The Pipeline abstraction

A pipeline wraps an ExArrow.Stream.t() with an Elixir Stream of ExArrow.RecordBatch values alongside the stream's schema. Every function accepts and returns {:ok, pipeline} | {:error, reason}, so pipelines compose with |>/2 directly from ExArrow.Stream.from_*/1 constructors. Errors short-circuit through every stage.

The pipeline is lazy: map_batches/2 and each_batch/2 do no work until a sink (write_parquet/2, write_flight/3, write_dataframe/1) runs.

map_batches/2

Transform each batch lazily. fun receives an ExArrow.RecordBatch.t() and should return an ExArrow.RecordBatch.t() (or any term the downstream sink expects).

ExArrow.Stream.from_parquet("/data/events.parquet")
|> ExArrow.Pipeline.map_batches(fn batch ->
  {:ok, slim} = ExArrow.Batch.select(batch, ["id", "score"])
  slim
end)
|> ExArrow.Pipeline.write_parquet("/data/slim.parquet")

map_batches/2 emits a [:ex_arrow, :pipeline, :batch] telemetry event per batch.

each_batch/2

Run a side effect per batch without changing the pipeline. The batches pass through unchanged.

ExArrow.Stream.from_parquet("/data/events.parquet")
|> ExArrow.Pipeline.each_batch(fn batch ->
  IO.puts("rows: #{ExArrow.RecordBatch.num_rows(batch)}")
end)
|> ExArrow.Pipeline.write_parquet("/data/copy.parquet")

write_parquet/2

Consume the pipeline and write every batch to a Parquet file. Triggers evaluation of all upstream stages. Emits a [:ex_arrow, :parquet, :write] telemetry event.

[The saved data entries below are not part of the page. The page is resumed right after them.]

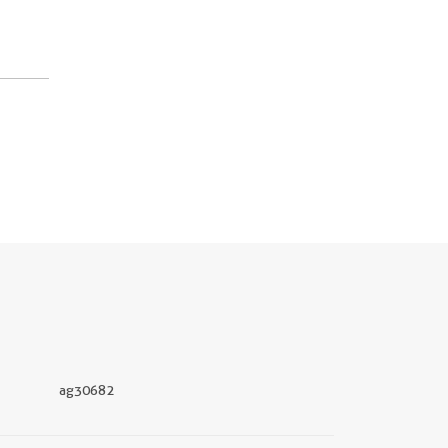
ag30682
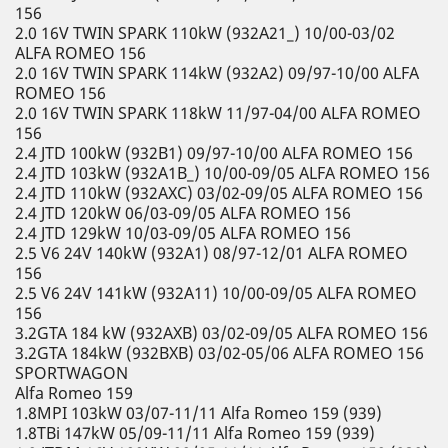
156
2.0 16V TWIN SPARK 110kW (932A21_) 10/00-03/02
ALFA ROMEO 156
2.0 16V TWIN SPARK 114kW (932A2) 09/97-10/00 ALFA
ROMEO 156
2.0 16V TWIN SPARK 118kW 11/97-04/00 ALFA ROMEO
156
2.4 JTD 100kW (932B1) 09/97-10/00 ALFA ROMEO 156
2.4 JTD 103kW (932A1B_) 10/00-09/05 ALFA ROMEO 156
2.4 JTD 110kW (932AXC) 03/02-09/05 ALFA ROMEO 156
2.4 JTD 120kW 06/03-09/05 ALFA ROMEO 156
2.4 JTD 129kW 10/03-09/05 ALFA ROMEO 156
2.5 V6 24V 140kW (932A1) 08/97-12/01 ALFA ROMEO
156
2.5 V6 24V 141kW (932A11) 10/00-09/05 ALFA ROMEO
156
3.2GTA 184 kW (932AXB) 03/02-09/05 ALFA ROMEO 156
3.2GTA 184kW (932BXB) 03/02-05/06 ALFA ROMEO 156
SPORTWAGON
Alfa Romeo 159
1.8MPI 103kW 03/07-11/11 Alfa Romeo 159 (939)
1.8TBi 147kW 05/09-11/11 Alfa Romeo 159 (939)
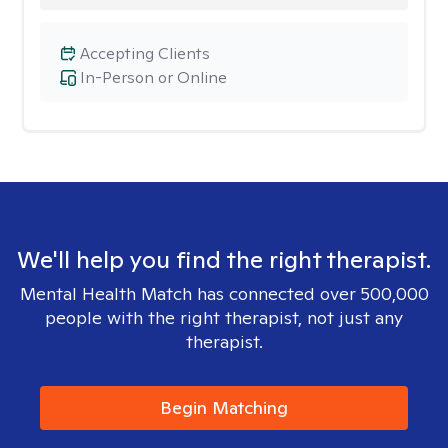
Accepting Clients
In-Person or Online
We'll help you find the right therapist.
Mental Health Match has connected over 500,000
people with the right therapist, not just any
therapist.
Begin Matching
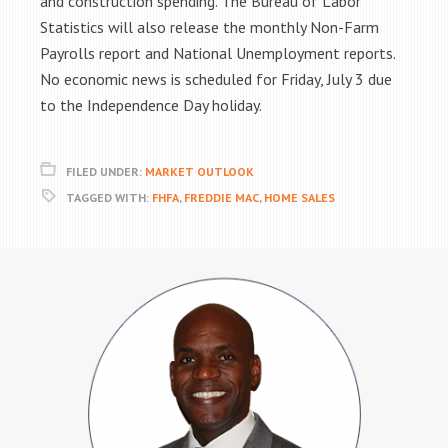
and construction spending. The Bureau of Labor
Statistics will also release the monthly Non-Farm
Payrolls report and National Unemployment reports.
No economic news is scheduled for Friday, July 3 due
to the Independence Day holiday.
FILED UNDER:
MARKET OUTLOOK
TAGGED WITH:
FHFA
,
FREDDIE MAC
,
HOME SALES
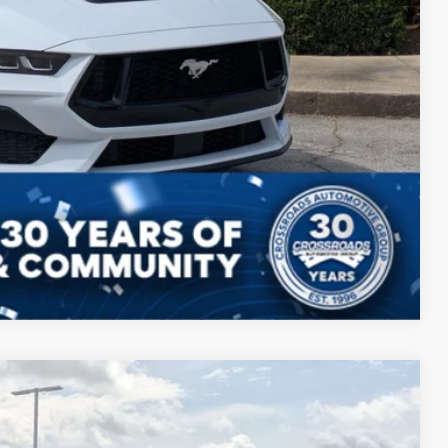
Compare Vehicle
$49,398
CROSSROADS PRICE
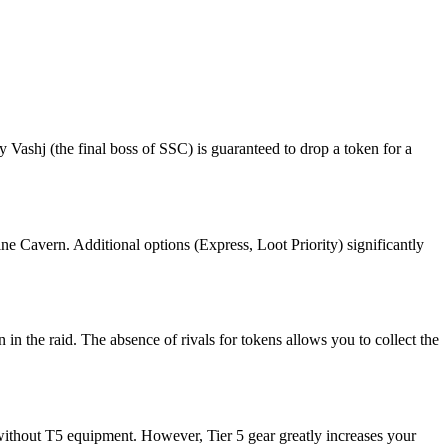
Vashj (the final boss of SSC) is guaranteed to drop a token for a
ine Cavern. Additional options (Express, Loot Priority) significantly
n in the raid. The absence of rivals for tokens allows you to collect the
 without T5 equipment. However, Tier 5 gear greatly increases your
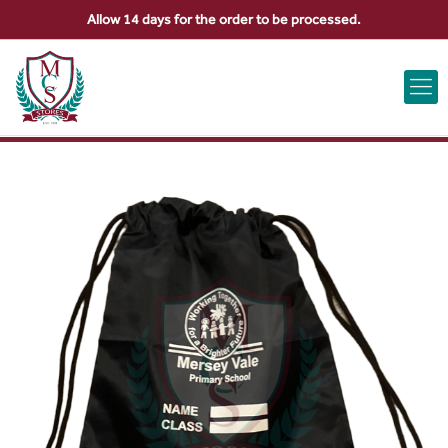
Allow 14 days for the order to be processed.
ABOUT US
CONTACT US
VIEW BAG
0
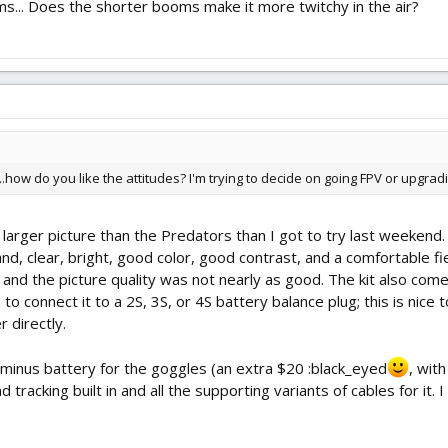
s... Does the shorter booms make it more twitchy in the air?
...how do you like the attitudes? I'm trying to decide on going FPV or upgrad
 larger picture than the Predators than I got to try last weekend
and, clear, bright, good color, good contrast, and a comfortable 
 and the picture quality was not nearly as good. The kit also com
u to connect it to a 2S, 3S, or 4S battery balance plug; this is nic
 directly.
y, minus battery for the goggles (an extra $20 :black_eyed
, wit
 tracking built in and all the supporting variants of cables for it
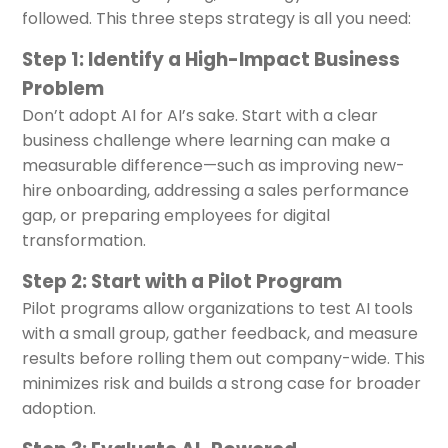
followed. This three steps strategy is all you need:
Step 1: Identify a High-Impact Business
Problem
Don’t adopt AI for AI’s sake. Start with a clear
business challenge where learning can make a
measurable difference—such as improving new-
hire onboarding, addressing a sales performance
gap, or preparing employees for digital
transformation.
Step 2: Start with a Pilot Program
Pilot programs allow organizations to test AI tools
with a small group, gather feedback, and measure
results before rolling them out company-wide. This
minimizes risk and builds a strong case for broader
adoption.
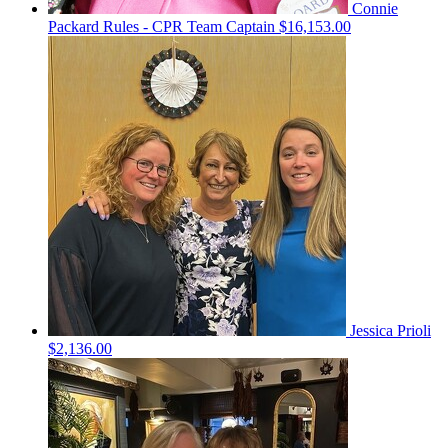
Connie
Packard Rules - CPR
Team Captain
$16,153.00
Jessica Prioli
$2,136.00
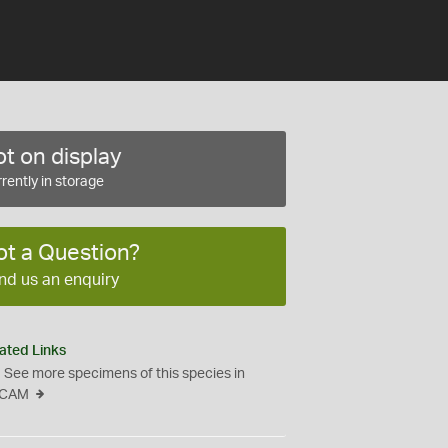
t on display
rently in storage
ot a Question?
nd us an enquiry
ated Links
See more specimens of this species in
CAM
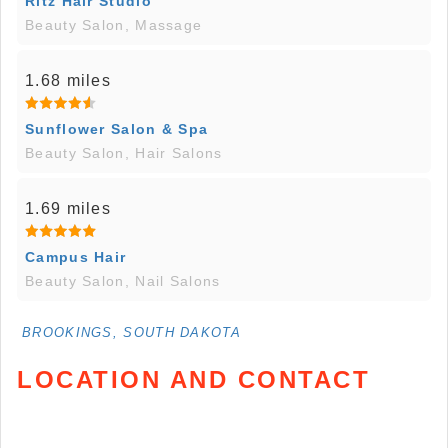
Ritz Hair Studio
Beauty Salon, Massage
1.68 miles
Sunflower Salon & Spa
Beauty Salon, Hair Salons
1.69 miles
Campus Hair
Beauty Salon, Nail Salons
BROOKINGS, SOUTH DAKOTA
LOCATION AND CONTACT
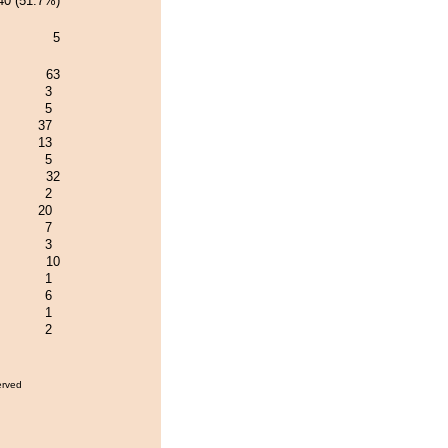
40 (51.7%)
5
63
3
5
37
13
5
32
2
20
7
3
10
1
6
1
2
erved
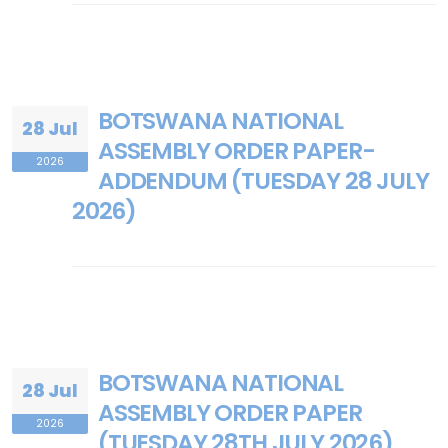
BOTSWANA NATIONAL
28 Jul
ASSEMBLY ORDER PAPER-
2026
ADDENDUM (TUESDAY 28 JULY
2026)
BOTSWANA NATIONAL
28 Jul
ASSEMBLY ORDER PAPER
2026
(TUESDAY 28TH JULY 2026)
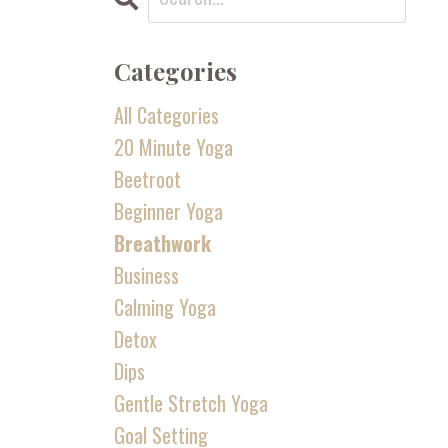
Categories
All Categories
20 Minute Yoga
Beetroot
Beginner Yoga
Breathwork
Business
Calming Yoga
Detox
Dips
Gentle Stretch Yoga
Goal Setting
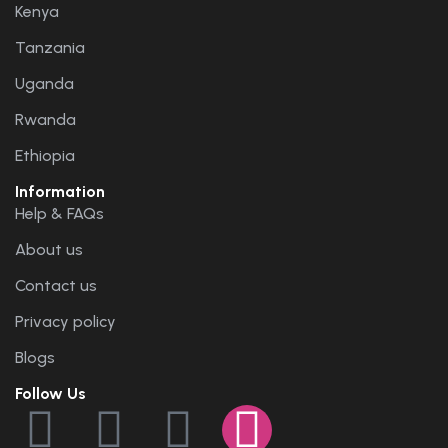
Kenya
Tanzania
Uganda
Rwanda
Ethiopia
Information
Help & FAQs
About us
Contact us
Privacy policy
Blogs
Follow Us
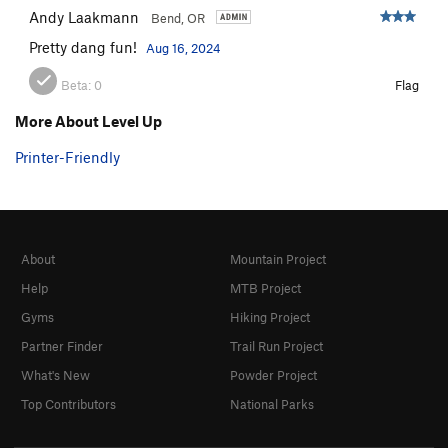
Andy Laakmann
Bend, OR
Pretty dang fun!
Aug 16, 2024
Beta:
0
Flag
More About Level Up
Printer-Friendly
About
Mountain Project
Help
MTB Project
Gyms
Hiking Project
Partner Finder
Trail Run Project
What's New
Powder Project
Top Contributors
National Parks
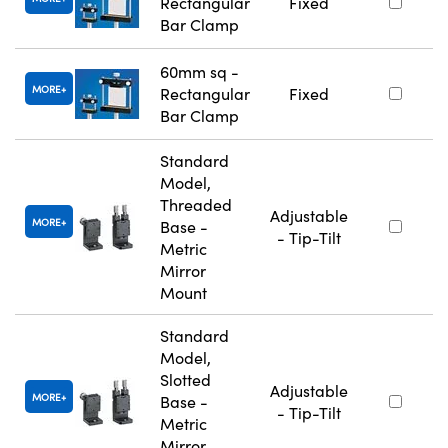
Rectangular
Fixed
Bar Clamp
60mm sq -
MORE
Rectangular
Fixed
Bar Clamp
Standard
Model,
Threaded
Adjustable
MORE
Base -
- Tip-Tilt
Metric
Mirror
Mount
Standard
Model,
Slotted
Adjustable
MORE
Base -
- Tip-Tilt
Metric
Mirror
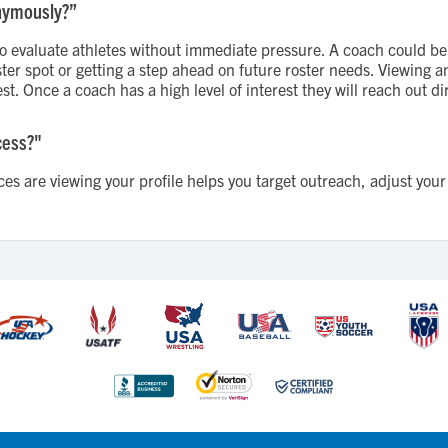
nymously?”
evaluate athletes without immediate pressure. A coach could be 
roster spot or getting a step ahead on future roster needs. Viewing
st. Once a coach has a high level of interest they will reach out dir
cess?"
s are viewing your profile helps you target outreach, adjust your 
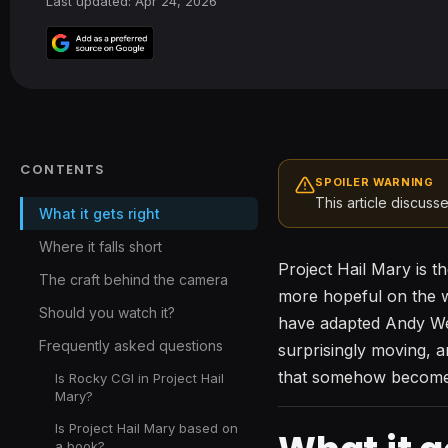
Last updated: Apr 24, 2026
CONTENTS
SPOILER WARNING
This article discusse
What it gets right
Where it falls short
Project Hail Mary is t
The craft behind the camera
more hopeful on the w
Should you watch it?
have adapted Andy Weir
Frequently asked questions
surprisingly moving, a
that somehow becomes 
Is Rocky CGI in Project Hail
Mary?
Is Project Hail Mary based on
a book?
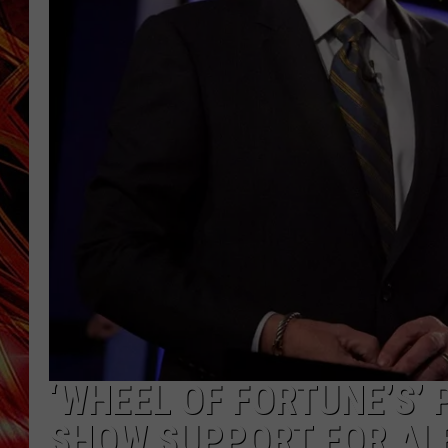
POPCRUSH NIGHTS
MIX 93-1 LOU
SARAH STRINGER
‘WHEEL OF FORTUNE’S’
SHOW SUPPORT FOR AL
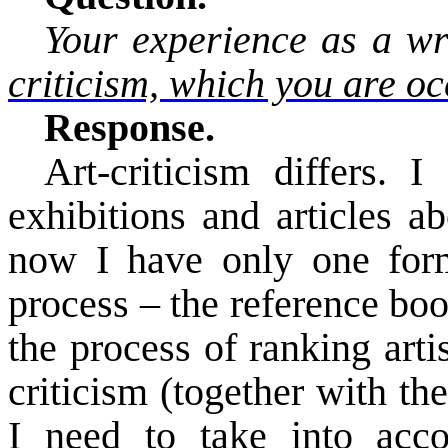
Your experience as a wr
criticism, which you are oc
Response.
Art-criticism differs. 
exhibitions and articles a
now I have only one form o
process – the reference bo
the process of ranking arti
criticism (together with th
I need
to take into acco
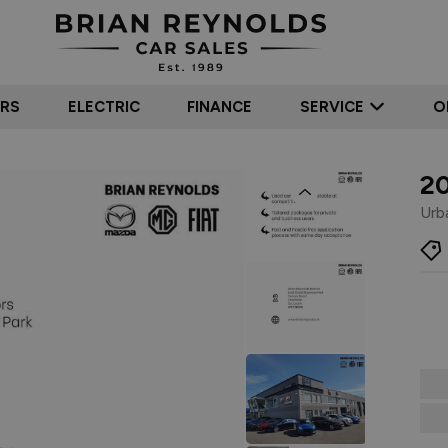
ARS
ELECTRIC
FINANCE
SERVICE
O
2
Previous
Urb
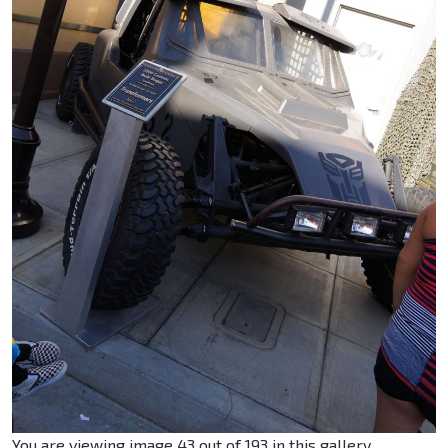
You are viewing image 43 out of 193 in this gallery.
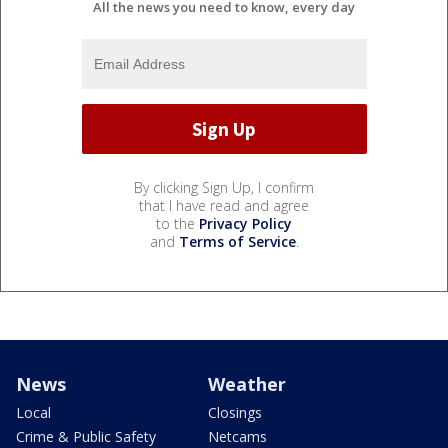
All the news you need to know, every day
By clicking Sign Up, I confirm
that I have read and agree
to the
Privacy Policy
and
Terms of Service
.
News
Weather
Local
Closings
Crime & Public Safety
Netcams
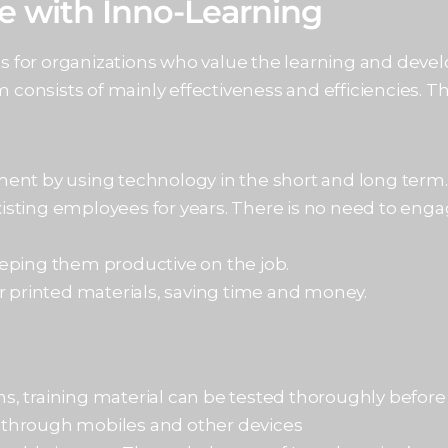
te with Inno-Learning
ts for organizations who value the learning and deve
 consists of mainly effectiveness and efficiencies. Th
ment by using technology in the short and long term
sting employees for years. There is no need to enga
eping them productive on the job.
r printed materials, saving time and money.
, training material can be tested thoroughly before 
 through mobiles and other devices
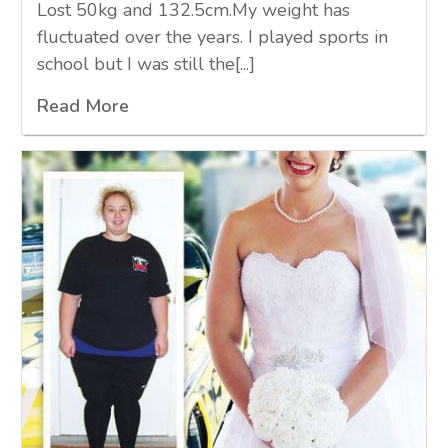
Lost 50kg and 132.5cm.My weight has
fluctuated over the years. I played sports in
school but I was still the[...]
Read More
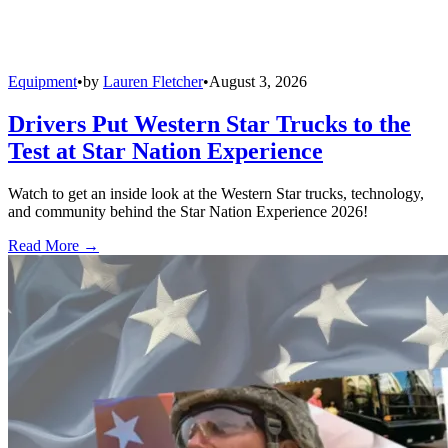
Equipment
•
by
Lauren Fletcher
•
August 3, 2026
Drivers Put Western Star Trucks to the
Test at Star Nation Experience
Watch to get an inside look at the Western Star trucks, technology,
and community behind the Star Nation Experience 2026!
Read More →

ExArrow.Stream.from_flight_sql(client, "SELECT * FROM events")
|> ExArrow.Pipeline.write_parquet("/data/events.parquet")

write_flight/3

Consume the pipeline and upload every batch to a Flight server. opts are forwarded to ExArrow.Flight.Client.do_put/4.

ExArrow.Stream.from_parquet("/data/events.parquet")
|> ExArrow.Pipeline.write_flight(client, descriptor: {:cmd, "events"})

write_dataframe/1

Consume the pipeline and convert it into an Explorer.DataFrame. Requires the optional {:explorer, "~> 0.11"} dependency.

{:ok, df} =
  ExArrow.Stream.from_parquet("/data/events.parquet")
  |> ExArrow.Pipeline.write_dataframe()

Composing stages

Stages compose with |>/2 because every function accepts the previous stage's {:ok, pipeline} result:

ExArrow.Stream.from_flight_sql(client, "SELECT * FROM events")
|> ExArrow.Pipeline.map_batches(fn batch ->
  {:ok, slim} = ExArrow.Batch.select(batch, ["id", "score"])
  slim
end)
|> ExArrow.Pipeline.each_batch(&log_batch/1)
|> ExArrow.Pipeline.write_parquet("/data/slim.parquet")

Error propagation

If a constructor or stage returns {:error, reason}, every subsequent stage passes the error through unchanged:

{:error, "no connection"}
|> ExArrow.Pipeline.map_batches(& &1)        # => {:error, "no connection"}
|> ExArrow.Pipeline.write_parquet("/x.parquet")  # => {:error, "no connection"}

Use a with chain if you prefer explicit error handling:

with {:ok, stream} <- ExArrow.Stream.from_parquet("/data/events.parquet"),
     {:ok, _} <- ExArrow.Pipeline.write_parquet({:ok, stream}, "/data/copy.parquet") do
  :ok
end

When to use Pipeline vs Flow vs GenStage

PipelineFlowGenStage
Thin, stable abstractionExplicit parallelism controlDemand-driven backpressure
Map-only transformationsPartition/reduce semanticsLong-running pipelines
Telemetry wired inOne-shot batch jobsCustom consumer wiring
Single-process (lazy Stream)Multi-processMulti-process

ExArrow.Pipeline is the right starting point. Reach for ExArrow.Flow when you need parallelism beyond a single process, and for ExArrow.GenStage when you need explicit demand/backpressure or a long-running pipeline.

Schema handling

The pipeline captures the stream's schema at wrap time (via ExArrow.Stream.schema/1). When a transformation changes the schema (e.g. ExArrow.Batch.select/2), the sink derives the schema from the first emitted batch so the output file carries the correct schema. If the pipeline produces zero batches, the captured schema is used as a fallback so an empty Parquet file still has a schema.

Telemetry summary

EventWhen
[:ex_arrow, :pipeline, :batch]map_batches/each_batch per batch
[:ex_arrow, :parquet, :write]write_parquet/2
[:ex_arrow, :flight, :query]write_flight/3

Attach a handler with :telemetry.attach/4 (see the ExArrow.Telemetry module docs for an example).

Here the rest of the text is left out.